Fotograf Magazine

35 Branches (From Vít Soukup’s Photo Archive)

16 August – 13 September 2013

 The Fotograf Gallery prepared an exhibition called, 35 větví (35 Branches) with the sub-title, From Vít Soukup’s Photo Archive for this season. This prematurely deceased artist (1971–2007) gained attention many times in previous years – his most extensive exhibition so far, Všechno co bylo (All There Was), took place this past spring at the Divus Gallery. This comprehensive retrospective of Vít Soukup’s works is still waiting for its moment. One could rank this artist in the category of painter; however, the list of media that he worked with is not, in this case, defining for the comprehension of his art. Rather it is important to note how and what he worked with, in what ways he was able to combine or mythologize what we see.
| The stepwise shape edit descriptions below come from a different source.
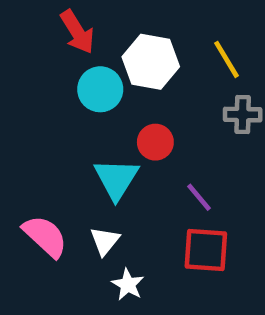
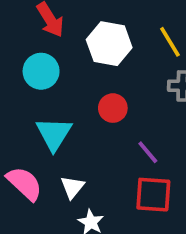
cyan circle: (100, 89) -> (41, 71), moved
cyan triangle: (116, 179) -> (54, 134), moved

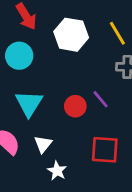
red circle: (113, 108) -> (75, 106), moved
purple line: (148, 152) -> (101, 99), moved

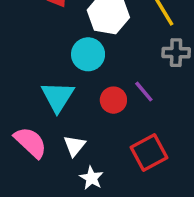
cyan circle: (19, 56) -> (88, 54), moved
red square: (105, 150) -> (149, 153), turned -32

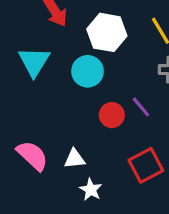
cyan triangle: (58, 97) -> (34, 62), moved
white triangle: (75, 146) -> (75, 159), turned 45

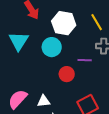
purple line: (141, 107) -> (85, 60), moved, turned -48
pink semicircle: (32, 156) -> (18, 99), turned -90

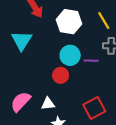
cyan circle: (52, 47) -> (70, 55), moved
red circle: (67, 74) -> (61, 75), moved

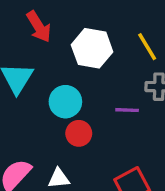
cyan circle: (70, 55) -> (65, 102), moved

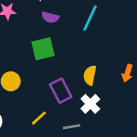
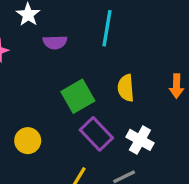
green square: (43, 49) -> (78, 96), moved
yellow semicircle: (90, 75) -> (126, 88), moved

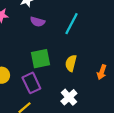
purple rectangle: (96, 134) -> (31, 83), moved

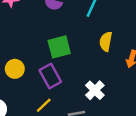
yellow semicircle: (71, 63) -> (106, 42), moved

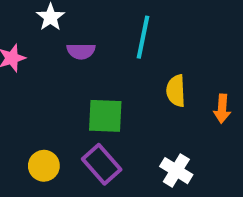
green square: (59, 47) -> (105, 116), turned 30

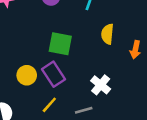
yellow circle: (44, 166) -> (27, 75), moved

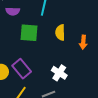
green square: (60, 44) -> (29, 33), moved

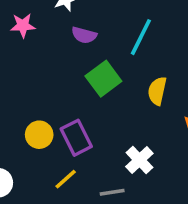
green square: (29, 33) -> (103, 79), turned 36

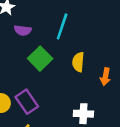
white cross: (139, 160) -> (83, 114), moved, turned -36

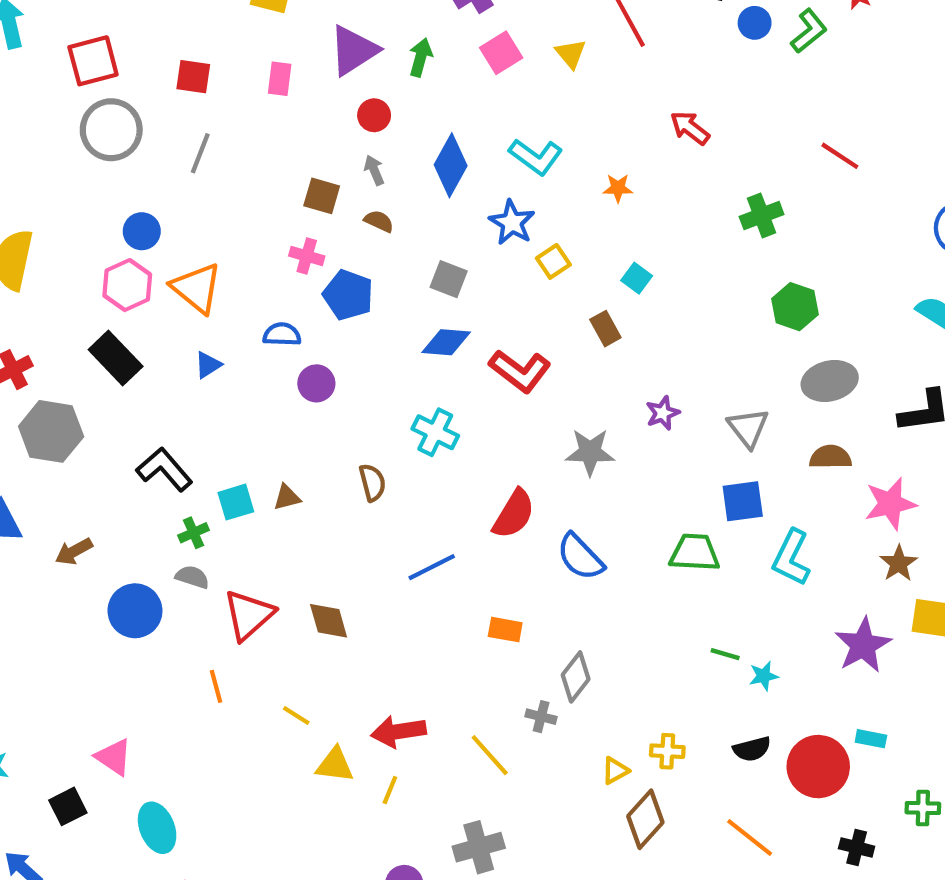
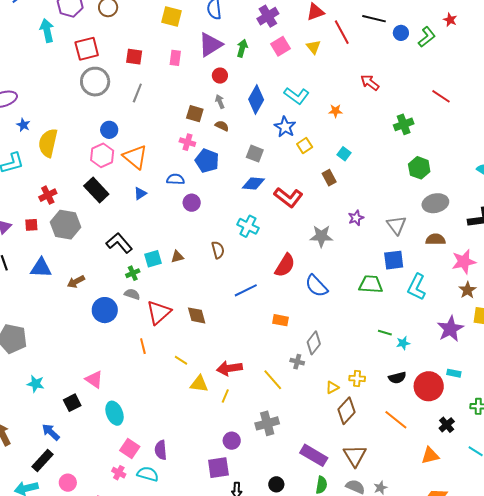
black cross: (857, 847) -> (447, 425), turned 35

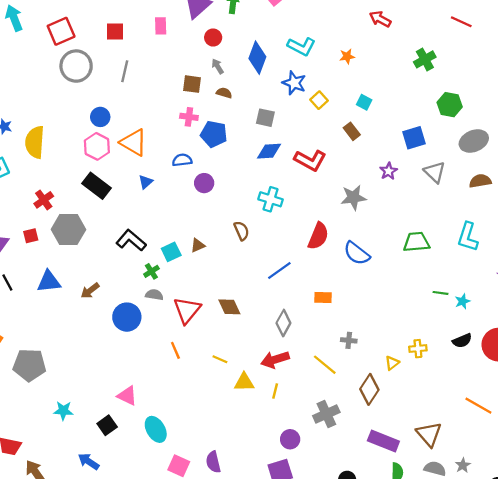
blue square: (394, 260) -> (414, 138), moved
gray diamond: (314, 343) -> (283, 323), moved
brown diamond: (346, 411) -> (369, 389), moved
orange line: (396, 420) -> (478, 406), moved

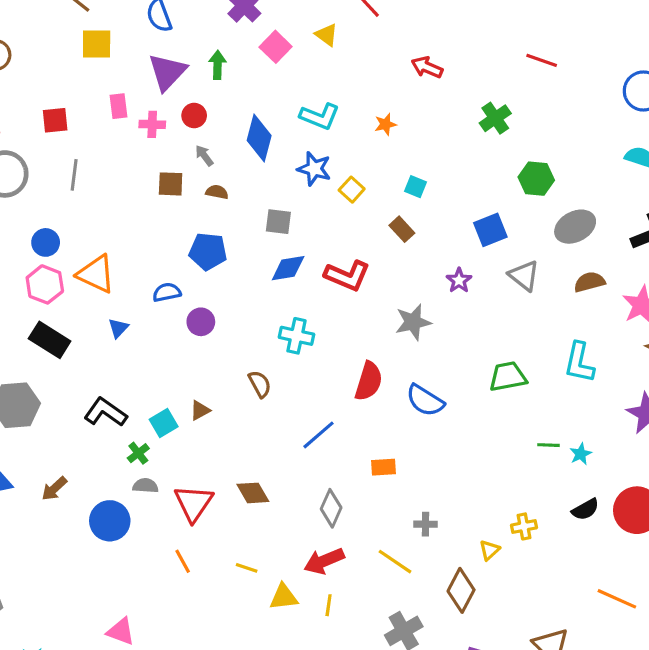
pink cross: (189, 117) -> (152, 124), moved

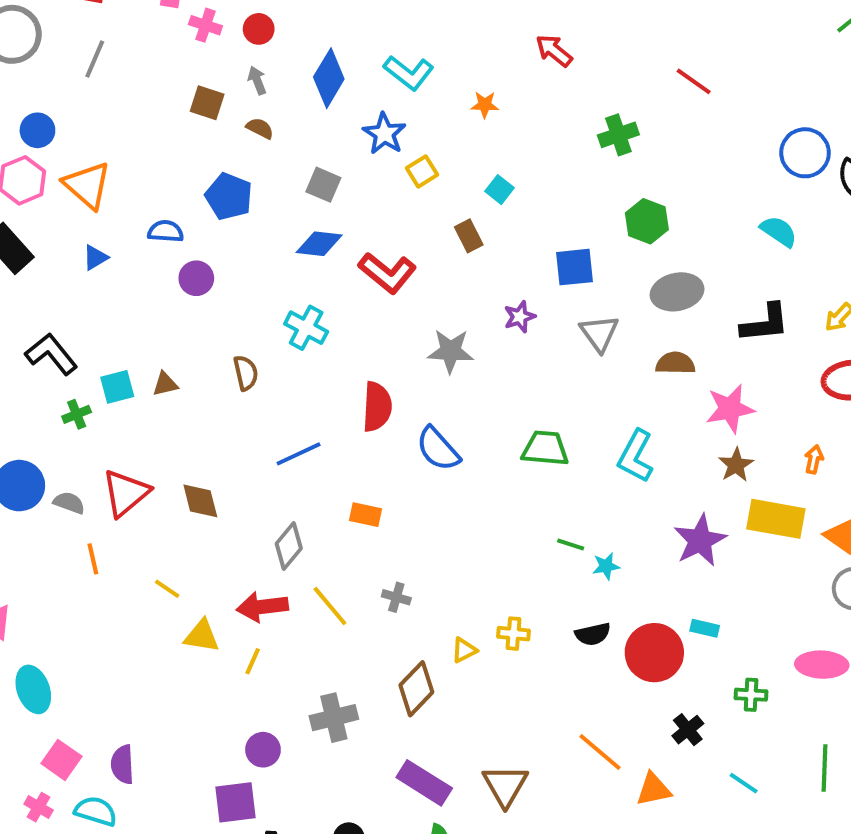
red semicircle: (369, 381) -> (377, 407), turned -30
gray semicircle: (146, 486) -> (69, 503), moved
yellow line: (395, 562) -> (330, 606), moved

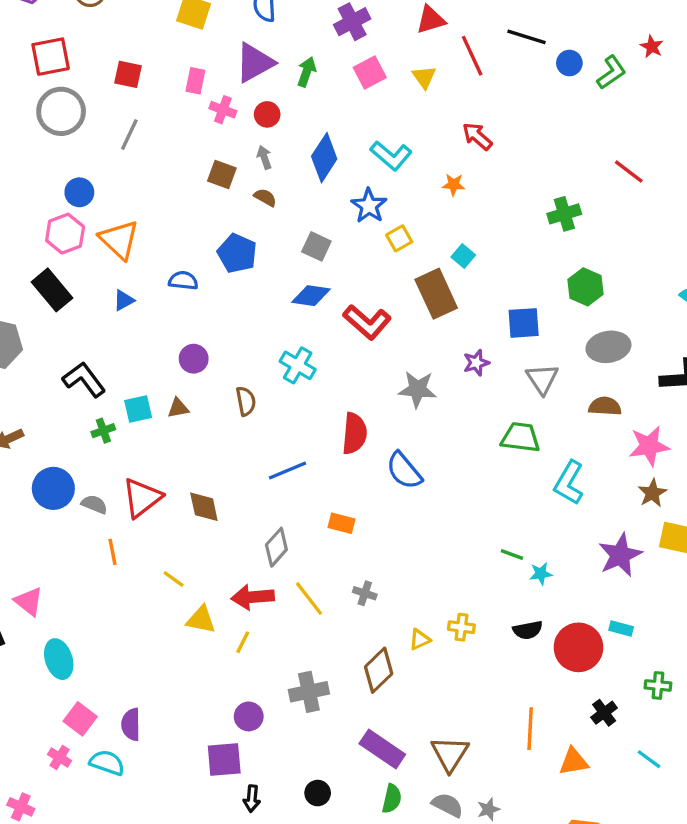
red arrow: (554, 51) -> (477, 136), moved
brown rectangle: (469, 236) -> (436, 294), size x1.8
purple circle: (196, 278) -> (194, 359), moved
green trapezoid: (545, 448) -> (520, 437), moved
orange line: (600, 752) -> (530, 729), turned 51

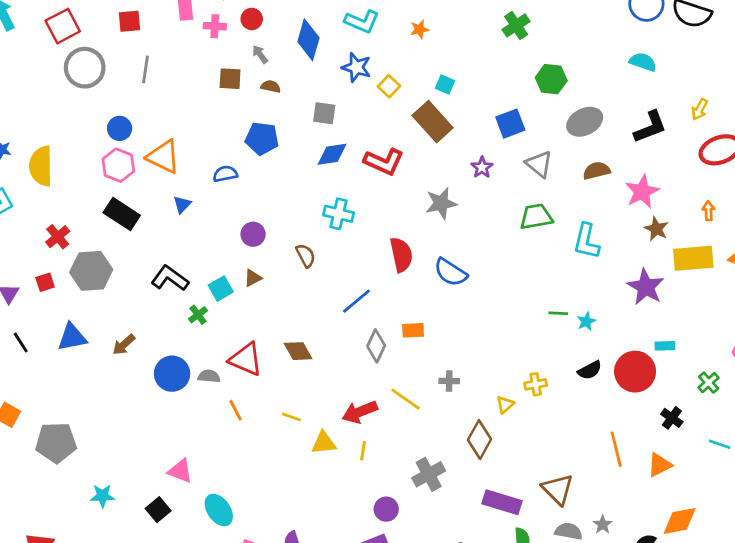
red triangle: (142, 498) -> (246, 359), turned -42
gray diamond: (276, 547) -> (376, 346), moved
green cross: (658, 685) -> (709, 383), turned -30

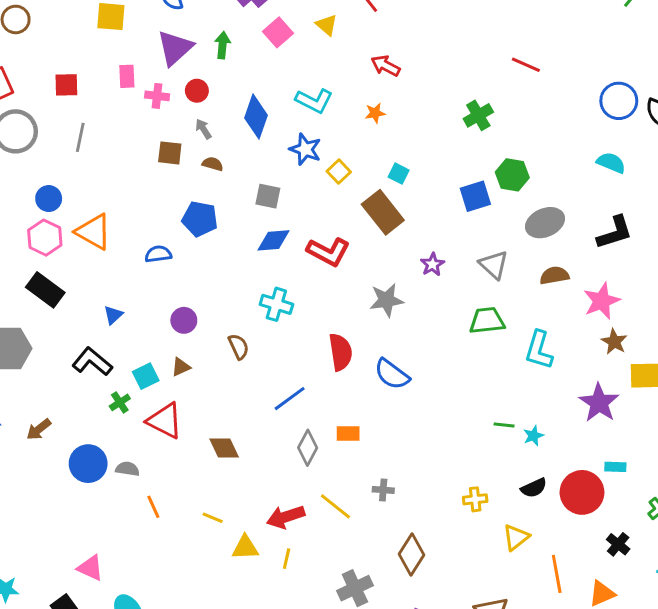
blue square: (510, 124) -> (475, 196), moved
blue triangle: (182, 204) -> (113, 315), moved
red triangle: (246, 359) -> (165, 421), moved
yellow triangle: (505, 405) -> (516, 537), moved, size x1.4

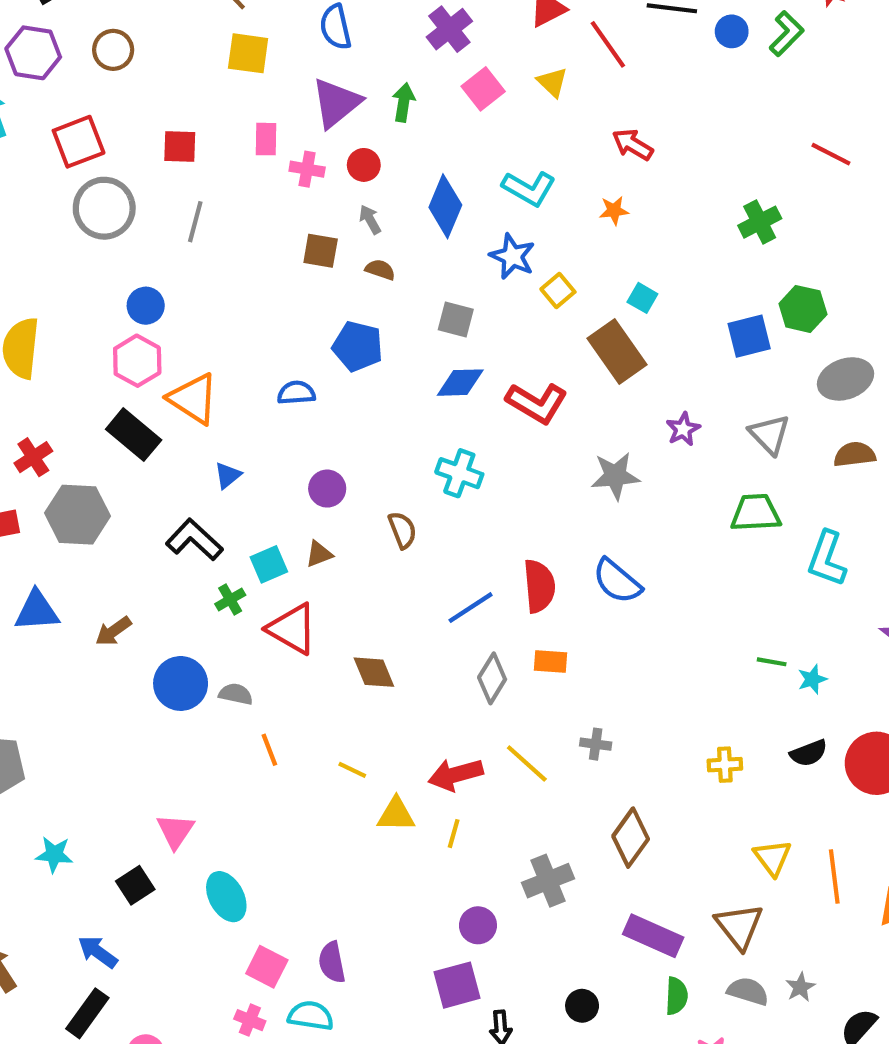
orange triangle: (94, 232) -> (193, 399), moved
red semicircle: (341, 352) -> (539, 586), moved
yellow triangle: (516, 537) -> (772, 858), moved, turned -32
pink triangle: (90, 568) -> (175, 831), turned 36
The exhibition at the Fotograf Gallery was “the first attempt at presenting a specific fraction of the material” from the archive that was found by publisher Ivan Mečl at the artist’s summer residence. Indeed it’s a fraction of work through which one can follow the traces of merging banality with nobility; two important yet paradoxically combinable opposing forces for the artist. Curator, Jiří Ptáček, chose 35 photo-clippings for the Prague gallery. They come from newspapers dating back to the early 1990s. These clippings became (or were meant to become) templates for Vít Soukup’s paintings. According to Jiří Ptáček this exhibition shows the artist’s “extraordinary ability to cut through the mess of mass media.” It also became “an excursion into the photojournalism of the first half of the 1990s.” The presentation of this testimony to the everyday reality of that era was singularly expressed – indeed 35 branches do lean against the gallery’s white walls; photographs from newspapers are held up on them by thumb-tacks with coloured heads. The banality, the transience of the past, was exhibited in a somewhat grotesque way for a gallery environment. However, despite this, it has a sensitive, emphatic nobility and message that this archived inheritance brings forward to the present day.